TASK TO CARRY OUT ▸
Write out the entries below exactly, but only from the line containing "cada uno de" through the line containing "https://doi.org/10.1590/1676-0611-bn-2020-1169", and without the pictures.

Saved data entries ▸
*** Begin section ***

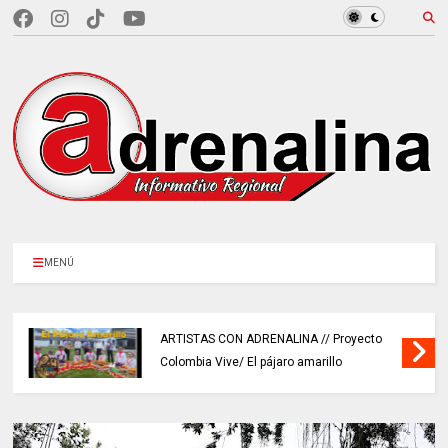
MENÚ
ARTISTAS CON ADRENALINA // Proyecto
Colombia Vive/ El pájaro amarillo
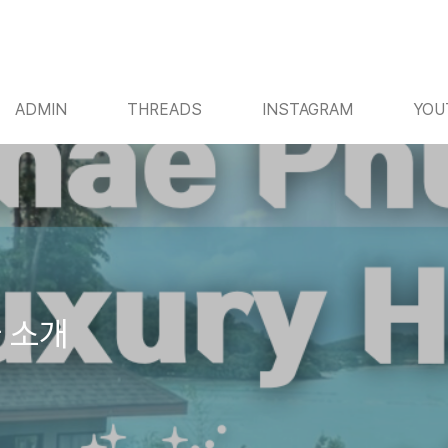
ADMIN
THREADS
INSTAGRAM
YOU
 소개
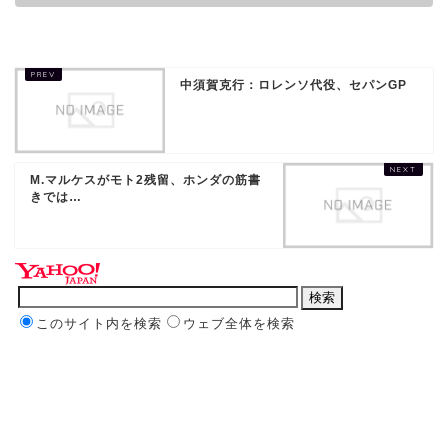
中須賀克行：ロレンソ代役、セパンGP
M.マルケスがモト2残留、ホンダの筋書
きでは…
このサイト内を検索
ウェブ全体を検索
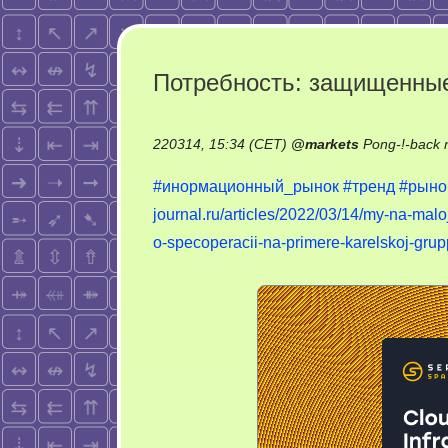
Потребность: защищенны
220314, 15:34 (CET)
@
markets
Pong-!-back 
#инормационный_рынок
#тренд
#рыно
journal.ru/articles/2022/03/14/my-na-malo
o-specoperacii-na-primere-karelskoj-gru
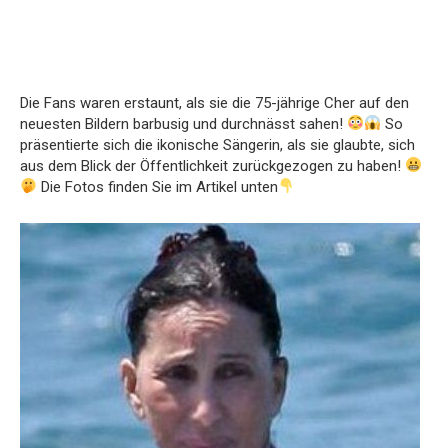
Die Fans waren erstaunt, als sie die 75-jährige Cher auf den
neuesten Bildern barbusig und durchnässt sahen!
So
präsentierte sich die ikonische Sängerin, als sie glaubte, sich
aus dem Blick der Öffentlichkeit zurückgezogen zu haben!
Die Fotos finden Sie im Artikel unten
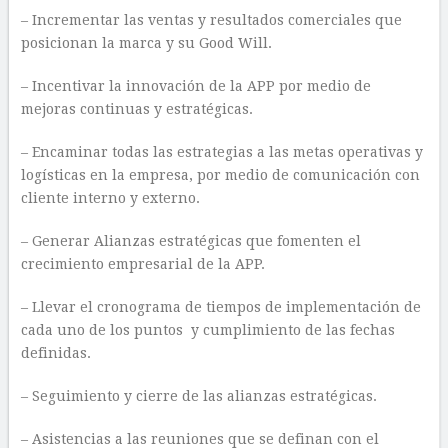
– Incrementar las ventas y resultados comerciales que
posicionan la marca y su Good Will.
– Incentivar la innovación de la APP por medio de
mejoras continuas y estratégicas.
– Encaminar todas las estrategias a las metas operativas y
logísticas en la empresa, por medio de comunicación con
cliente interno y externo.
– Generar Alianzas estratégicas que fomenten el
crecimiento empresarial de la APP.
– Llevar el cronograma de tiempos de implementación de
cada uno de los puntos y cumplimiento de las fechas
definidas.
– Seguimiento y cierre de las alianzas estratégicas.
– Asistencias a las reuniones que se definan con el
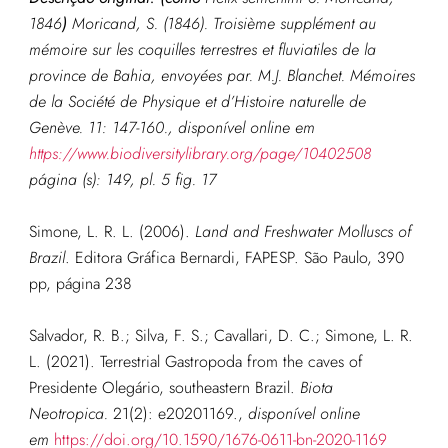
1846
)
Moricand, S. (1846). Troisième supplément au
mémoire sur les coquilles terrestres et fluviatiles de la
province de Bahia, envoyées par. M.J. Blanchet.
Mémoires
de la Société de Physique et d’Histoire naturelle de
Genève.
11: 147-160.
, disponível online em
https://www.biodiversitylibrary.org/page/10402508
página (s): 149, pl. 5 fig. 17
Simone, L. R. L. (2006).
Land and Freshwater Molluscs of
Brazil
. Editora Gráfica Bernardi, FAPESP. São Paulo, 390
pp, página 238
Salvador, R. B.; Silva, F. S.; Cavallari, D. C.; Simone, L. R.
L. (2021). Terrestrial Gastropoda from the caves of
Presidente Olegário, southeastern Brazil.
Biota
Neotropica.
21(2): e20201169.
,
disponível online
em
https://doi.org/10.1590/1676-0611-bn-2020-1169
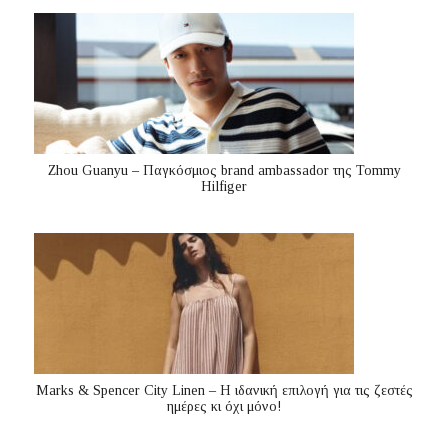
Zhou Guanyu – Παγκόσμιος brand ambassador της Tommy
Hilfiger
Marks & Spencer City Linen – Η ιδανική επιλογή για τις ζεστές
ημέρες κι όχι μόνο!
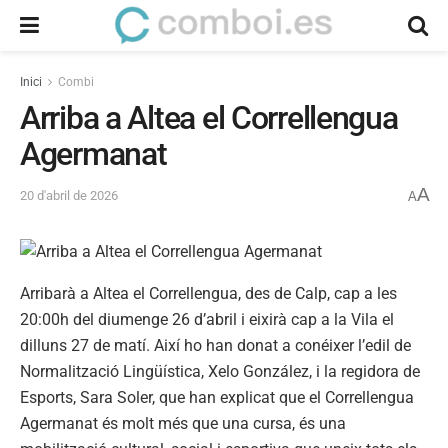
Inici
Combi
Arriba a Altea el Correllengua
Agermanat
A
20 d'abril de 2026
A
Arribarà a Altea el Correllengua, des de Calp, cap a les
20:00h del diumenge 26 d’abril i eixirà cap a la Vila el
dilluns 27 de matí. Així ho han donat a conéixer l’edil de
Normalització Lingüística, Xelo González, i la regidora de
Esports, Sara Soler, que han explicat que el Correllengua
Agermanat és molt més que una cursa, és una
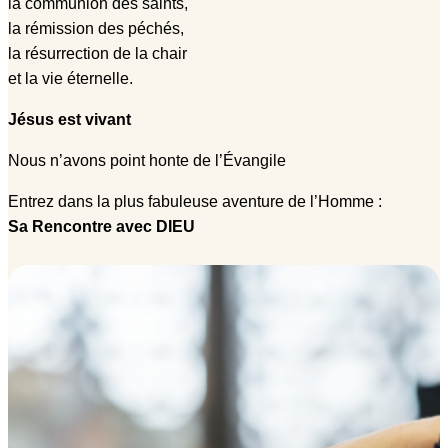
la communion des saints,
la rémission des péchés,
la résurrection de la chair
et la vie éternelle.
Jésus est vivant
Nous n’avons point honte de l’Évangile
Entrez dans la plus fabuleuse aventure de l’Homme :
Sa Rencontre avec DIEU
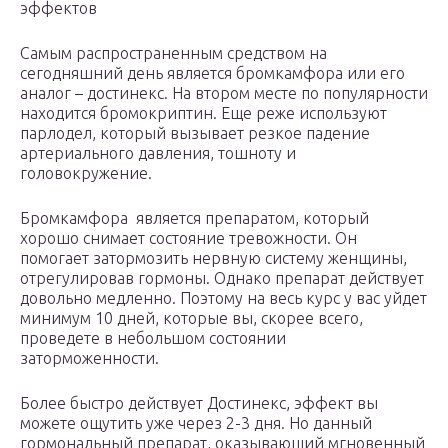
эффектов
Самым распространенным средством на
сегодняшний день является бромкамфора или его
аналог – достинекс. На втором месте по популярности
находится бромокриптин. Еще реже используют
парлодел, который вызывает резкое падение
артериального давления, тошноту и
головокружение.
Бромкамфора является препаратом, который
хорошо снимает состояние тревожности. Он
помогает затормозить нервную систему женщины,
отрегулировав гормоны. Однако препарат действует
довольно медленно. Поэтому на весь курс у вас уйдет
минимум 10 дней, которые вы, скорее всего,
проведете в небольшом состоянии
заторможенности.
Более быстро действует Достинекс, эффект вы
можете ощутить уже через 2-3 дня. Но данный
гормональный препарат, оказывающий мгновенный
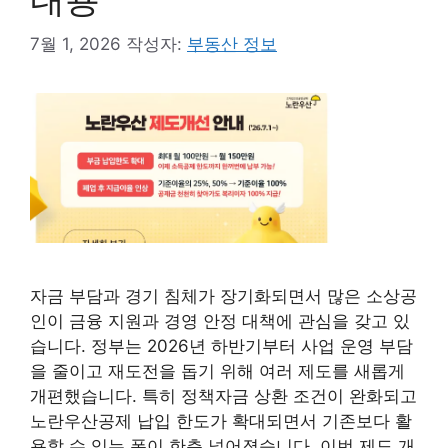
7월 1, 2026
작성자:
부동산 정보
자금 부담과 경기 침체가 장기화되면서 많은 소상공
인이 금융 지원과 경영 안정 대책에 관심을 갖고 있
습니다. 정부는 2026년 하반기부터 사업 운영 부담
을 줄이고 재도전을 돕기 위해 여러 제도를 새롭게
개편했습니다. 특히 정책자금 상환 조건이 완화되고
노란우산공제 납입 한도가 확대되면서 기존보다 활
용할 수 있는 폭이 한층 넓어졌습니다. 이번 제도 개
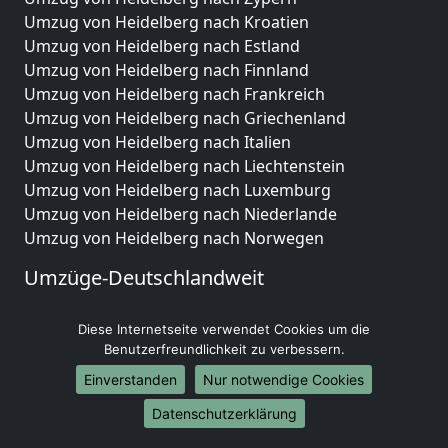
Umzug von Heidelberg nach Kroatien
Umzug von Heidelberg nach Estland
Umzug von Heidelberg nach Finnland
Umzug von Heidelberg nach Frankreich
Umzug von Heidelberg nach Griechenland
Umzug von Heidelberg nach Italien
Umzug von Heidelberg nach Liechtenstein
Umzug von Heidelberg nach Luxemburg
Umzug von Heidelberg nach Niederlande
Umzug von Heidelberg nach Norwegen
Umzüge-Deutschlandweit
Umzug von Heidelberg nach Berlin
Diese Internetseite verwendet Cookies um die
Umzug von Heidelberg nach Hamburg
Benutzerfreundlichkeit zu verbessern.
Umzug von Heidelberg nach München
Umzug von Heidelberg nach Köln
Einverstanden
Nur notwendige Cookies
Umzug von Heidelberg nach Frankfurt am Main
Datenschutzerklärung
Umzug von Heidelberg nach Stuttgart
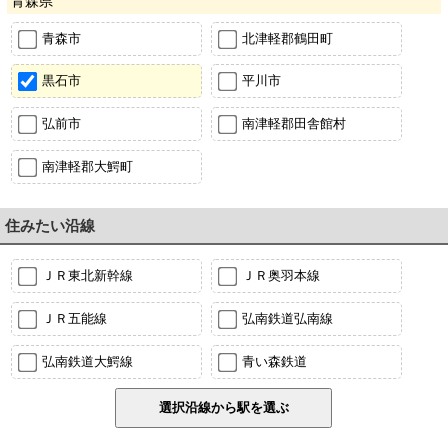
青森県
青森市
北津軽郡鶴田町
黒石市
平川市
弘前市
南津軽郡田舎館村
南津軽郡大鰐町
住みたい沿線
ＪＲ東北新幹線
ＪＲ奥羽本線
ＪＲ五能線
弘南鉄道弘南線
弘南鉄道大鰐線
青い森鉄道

*** End section ***

EXERCISE RESULT ▸
cada uno de los puntos y cumplimiento de las fechas
definidas.
– Seguimiento y cierre de las alianzas estratégicas.
– Asistencias a las reuniones que se definan con el
1846
)
Moricand, S. (1846). Troisième supplément au
mémoire sur les coquilles terrestres et fluviatiles de la
province de Bahia, envoyées par. M.J. Blanchet.
Mémoires
de la Société de Physique et d’Histoire naturelle de
Genève.
11: 147-160.
, disponível online em
https://www.biodiversitylibrary.org/page/10402508
página (s): 149, pl. 5 fig. 17
Simone, L. R. L. (2006).
Land and Freshwater Molluscs of
Brazil
. Editora Gráfica Bernardi, FAPESP. São Paulo, 390
pp, página 238
Salvador, R. B.; Silva, F. S.; Cavallari, D. C.; Simone, L. R.
L. (2021). Terrestrial Gastropoda from the caves of
Presidente Olegário, southeastern Brazil.
Biota
Neotropica.
21(2): e20201169.
,
disponível online
em
https://doi.org/10.1590/1676-0611-bn-2020-1169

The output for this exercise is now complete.